Introducing Dasypus novemcinctus

Armadillo

We don’t get too many cloudy days in Texas compared to other places, which means that we cherish the few that we get. One of the best surprises comes when the cloud cover is particularly thick, such as it was last Friday morning, and more nocturnal denizens don’t get the memo that they need to go to bed. This means that on my morning bike ride to the Day Job, I see all sorts of interesting things. Screech owls catching one last drink from a puddle formed by lawn sprinklers. An especially fat opossum checking to see if someone left cat food out on the back porch. Raccoons caught up trees in road medians, as they realize they can’t get across the road until after rush hour traffic ends. Very occasionally, a lone coyote or grey fox sitting in the middle of a field, watching the sun come up. Very, very occasionally, we even get one of Texas’s great symbols digging in lawns and weed patches, slurping up grubs and worms in the freshly wet and cool dirt.

Upright armadillo

While the nine-banded armadillo isn’t unique to Texas, it’s lived here long enough to qualify as a native. The armadillo is currently the only member of the Edentata left in the continental United States, although it used to have quite a bit of company with anteaters, ground sloths, and glyptodonts during the last ice age. In the Anthropocene Epoch, it’s done quite well, even with the addition of cars, dogs, and fire ants.

Armadillo

Now, I could bring up all of the usual points shared with people who have never seen an armadillo in the wild. I could bring up that armadillos always have four pups in a litter, and those four are genetically identical. I could note that armadillos are the only mammals besides humans to carry and transmit leprosy. I could hint exactly how flexible that armor can be, especially relating the time I found one in my back yard, squeezing underneath the fence door like a cat. I might even relate how their eyesight is so poor that they’re nearly totally blind, but their hearing is so acute that if they let humans see and even get close to them, it’s because they simply don’t care. What is particularly noteworthy, though, is that they’re fast and incredibly nimble for something in a shell. Every time I encounter one, I rediscover how fast: the first time I saw one in the wild, nearly thirty years ago, I learned that their main defense is jumping as much as a meter high. I learned this as I tried to capture one and the little monster nearly knocked out my front teeth in the process. The night before I took these photos, I learned it again when I accidentally spooked one on my bicycle, and it paced my bike for a full minute before I slowed down and let it pass.

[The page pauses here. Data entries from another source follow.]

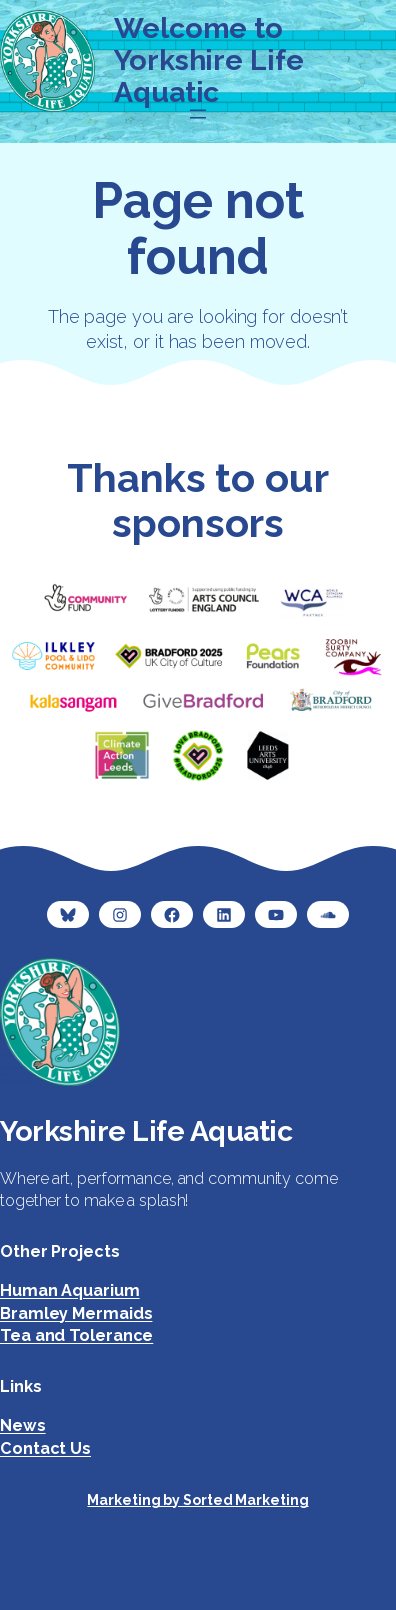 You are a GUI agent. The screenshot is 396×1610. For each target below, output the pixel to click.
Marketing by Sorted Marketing (197, 1500)
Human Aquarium (70, 1290)
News (23, 1425)
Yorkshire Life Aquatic (146, 1131)
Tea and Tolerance (76, 1335)
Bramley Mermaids (76, 1313)
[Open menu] (198, 114)
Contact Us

The real sign of how fast these guys can be? This one was moving so quickly while foraging that I didn’t even get the chance to adjust my camera to decent settings. At least, that’s my excuse, and I’ll blame the armadillo instead of my horrible photography skills.

As far as other notes on armadillos, most guides make noises about how they’ll curl into a ball, but they’re usually too busy running to consider doing something like that. What’s usually left out, though, is that they have an absolute addiction to beer, the cheaper the better. Hence, some longtime Texans may remember this set of ads from “the national beer of Texas”, involving a giant armadillo that ripped delivery trucks in half:

Even under the best conditions, the little American earth pigs ultimately realize that the day is getting long, and it’s time to go to bed. For armadillos, that’s usually in thick tangles, among greenbriar vines and other obstructions, and they dig tunnels just deep enough for them to hide their vulnerable parts. Just like a cat, when they’re done, as this one was, there’s only one view you get of them as they say goodbye.

Armadillo butt

2 responses to “Introducing Dasypus novemcinctus

  1. Another tidbit about armadillos: To bird dogs, they must smell like birds. I have seen otherwise flawless dogs point and lock on armadillos many times. And more than once been startled as hell when trying to “kick out” a point and had a ‘dillo spring skyward.